Bonjour tout le monde.

Merci à tous et à toutes d’être ici, à Truro, pour prendre part à un événement aussi important.

J’aimerais remercier le lieutenant-gouverneur LeBlanc, le vice-premier ministre MacMaster et le maire Mills d’être parmi nous.

J’aimerais remercier la ministre Anand et le ministre Sajjan pour tout le travail qu’ils ont accompli afin de permettre la tenue de l’événement d’aujourd’hui, et j’aimerais remercier les membres noirs de notre caucus et du caucus de la Nouvelle‑Écosse.

Aucun d’entre nous ne serait ici sans le travail important réalisé par les descendants du 2e Bataillon de construction; les membres du comité consultatif sur la présentation d’excuses nationales; de nombreux membres de la communauté noire ici, en Nouvelle-Écosse, et partout au Canada; Russell Grosse et le Black Cultural Centre for Nova Scotia; et le lieutenant-colonel Barry Pitcher des Forces armées canadiennes.

Merci à tous. Vous avez persévéré et su garder bien vivant la mémoire du premier et seul bataillon canadien formé de gens des communautés noires, le 2e Bataillon de construction.

Nous sommes ici pour accepter la responsabilité pour les erreurs du passé et pour nous engager à travailler chaque jour à bâtir un avenir meilleur.

Aujourd’hui, c’est une journée historique, et je suis heureux de voir les descendants, mais je suis aussi heureux de voir tellement de jeunes ici présents, y compris mon fils Xavier.

Se porter volontaire pour se battre pour son pays est l’une des choses les plus altruistes qu’une personne puisse faire.

Risquer sa vie pour défendre ses valeurs et ses proches est un acte de bravoure extraordinaire. C’est un acte d’honneur. De sacrifice. Et de loyauté.

Quand la Première Guerre mondiale a éclaté en Europe et le Canada s’est joint au combat, des hommes de partout au pays se sont enrôlés en grand nombre.

Parmi ces braves volontaires se trouvaient des centaines de jeunes noirs désireux de servir, qui aimaient le Canada et étaient prêts à prendre les armes pour défendre leur roi et leur pays.

Ils étaient des patriotes prêts et disposés à servir.

Ces centaines de jeunes hommes venant des communautés noires voulaient servir leur pays et protéger la liberté qui nous est chère.

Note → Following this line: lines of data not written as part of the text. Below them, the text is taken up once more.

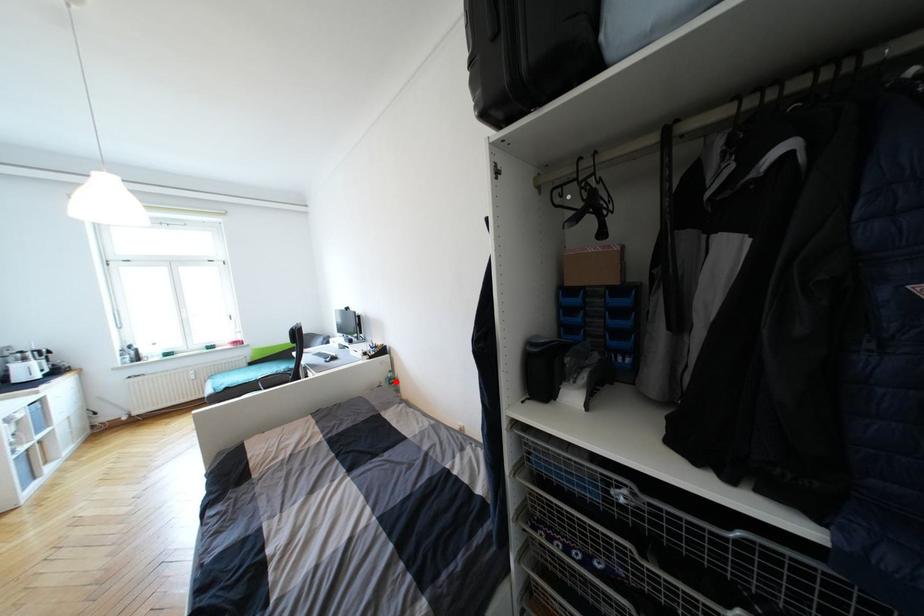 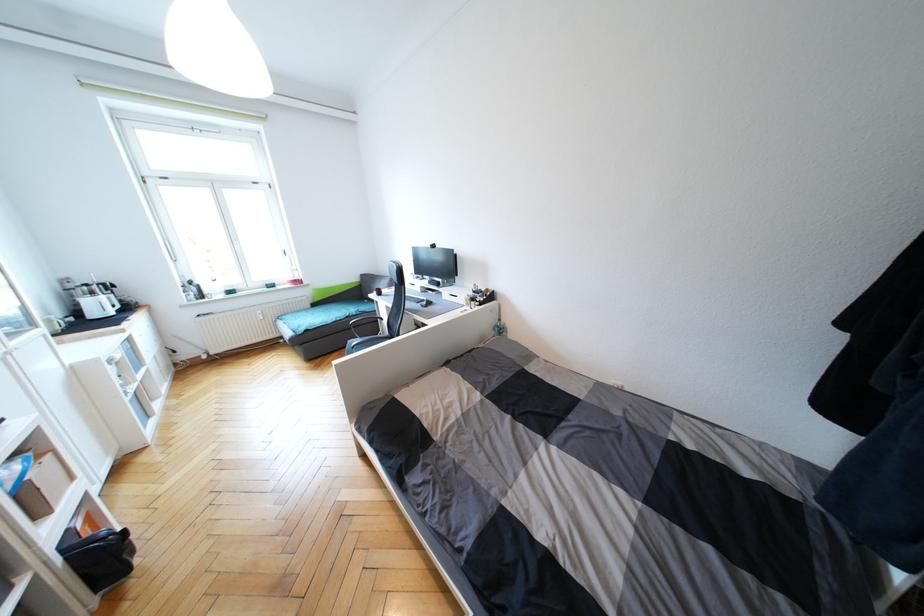 Locate, in the second image, the point that corresponds to the highlighted location in the first image.

(504, 331) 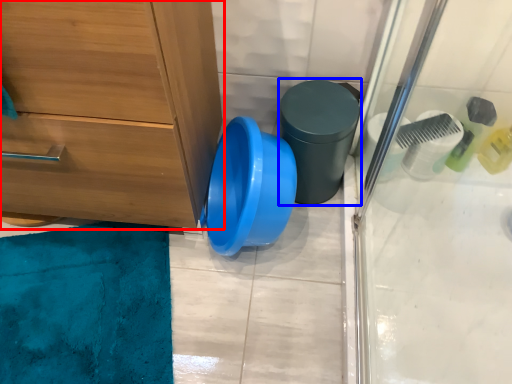 Question: Which object appears closest to the camera in this image, chest of drawers (highlighted by a red box) or potty (highlighted by a blue box)?

Choices:
 (A) chest of drawers
 (B) potty

Answer: (A) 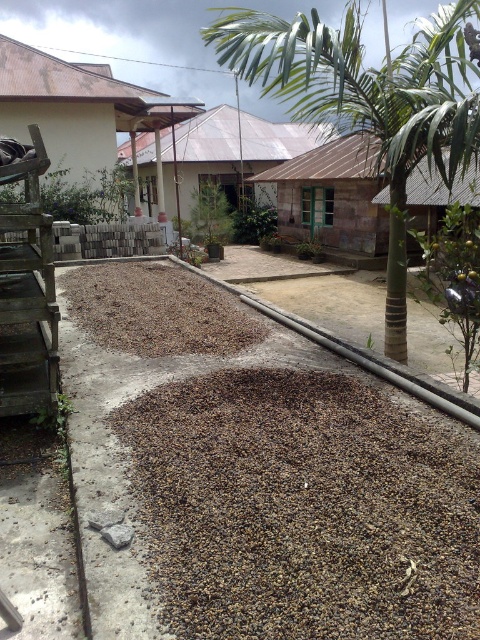 Question: Is dark brown gravel at center positioned before green leafy palm tree at upper center?

Choices:
 (A) yes
 (B) no

Answer: (A)

Question: Among these objects, which one is farthest from the camera?

Choices:
 (A) brown gravel at center
 (B) green leafy palm tree at upper center

Answer: (A)

Question: Among these points, which one is farthest from the camera?

Choices:
 (A) (250, 413)
 (B) (453, 28)
 (C) (216, 301)

Answer: (C)

Question: Is green leafy palm tree at upper center above brown gravel at center?

Choices:
 (A) no
 (B) yes

Answer: (B)

Question: Which of the following is the farthest from the observer?

Choices:
 (A) dark brown gravel at center
 (B) brown gravel at center
 (C) green leafy palm tree at upper center

Answer: (B)

Question: Is dark brown gravel at center below green leafy palm tree at upper center?

Choices:
 (A) yes
 (B) no

Answer: (A) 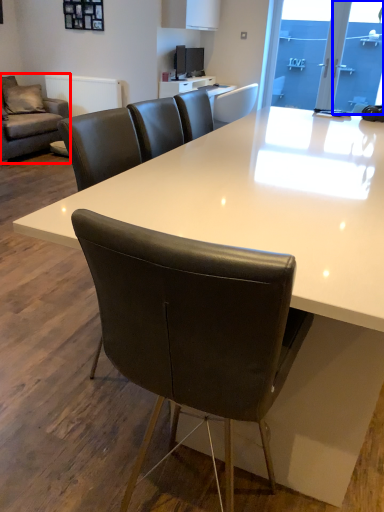 Question: Which of the following is the closest to the observer, studio couch (highlighted by a red box) or glass door (highlighted by a blue box)?

Choices:
 (A) studio couch
 (B) glass door

Answer: (A) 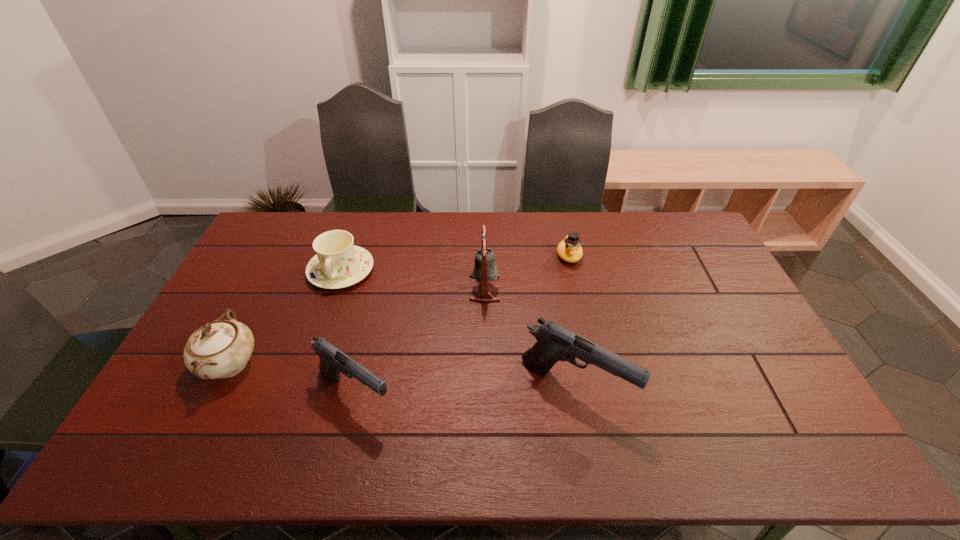 Please point a spot on the right to add another gun. Please provide its 2D coordinates. Your answer should be formatted as a tuple, i.e. [(x, y)], where the tuple contains the x and y coordinates of a point satisfying the conditions above.

[(788, 383)]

Ils voulaient lutter avec honneur contre la tyrannie et l’oppression.

Mais dans des actes répétés de discrimination et de racismes, presque tous les volontaires noirs ont été rejetés et se sont vu refuser l’honneur de servir leur pays.

Dans un cas, un groupe de 50 volontaires noirs ont fait le voyage de Sydney à New Glasgow par train et ont attendu toute la journée au bureau de recrutement pour finalement se faire dire qu’il s’agissait d’une « guerre de Blancs ».

Ces recruteurs ne voyaient pas des hommes prêts à se battre pour notre liberté collective. Ils ne voyaient que la couleur de leur peau.

À cette époque, il y avait des lois non écrites de ségrégation. Mais certaines lois étaient plus explicites. En 1910, lorsque la Marine du Canada a été fondée, les pratiques en matière de recrutement excluaient les membres non blancs.

Il n’y avait pas de politique officielle pour le Corps expéditionnaire canadien. La décision revenait donc aux commandants, qui refusaient chaque fois les volontaires noirs.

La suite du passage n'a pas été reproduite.